Exercise objective: Repeat the data that follows, word for word, without the images.

---------- Records provided

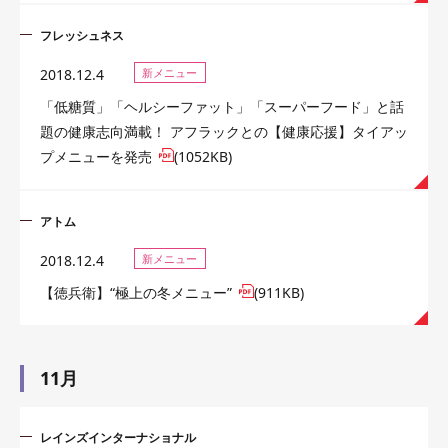
フレッシュネス
2018.12.4
新メニュー
「低糖質」「ヘルシーファット」「スーパーフード」と話
題の健康志向満載！ アフラックとの【健康応援】タイアッ
プメニューを発売
(1052KB)
アトム
2018.12.4
新メニュー
【徳兵衛】“極上の冬メニュー”
(911KB)
11月
レインズインターナショナル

--------------------

Answer box:
フレッシュネス
2018.12.4
新メニュー
「低糖質」「ヘルシーファット」「スーパーフード」と話
題の健康志向満載！ アフラックとの【健康応援】タイアッ
プメニューを発売
(1052KB)
アトム
2018.12.4
新メニュー
【徳兵衛】“極上の冬メニュー”
(911KB)
11月
レインズインターナショナル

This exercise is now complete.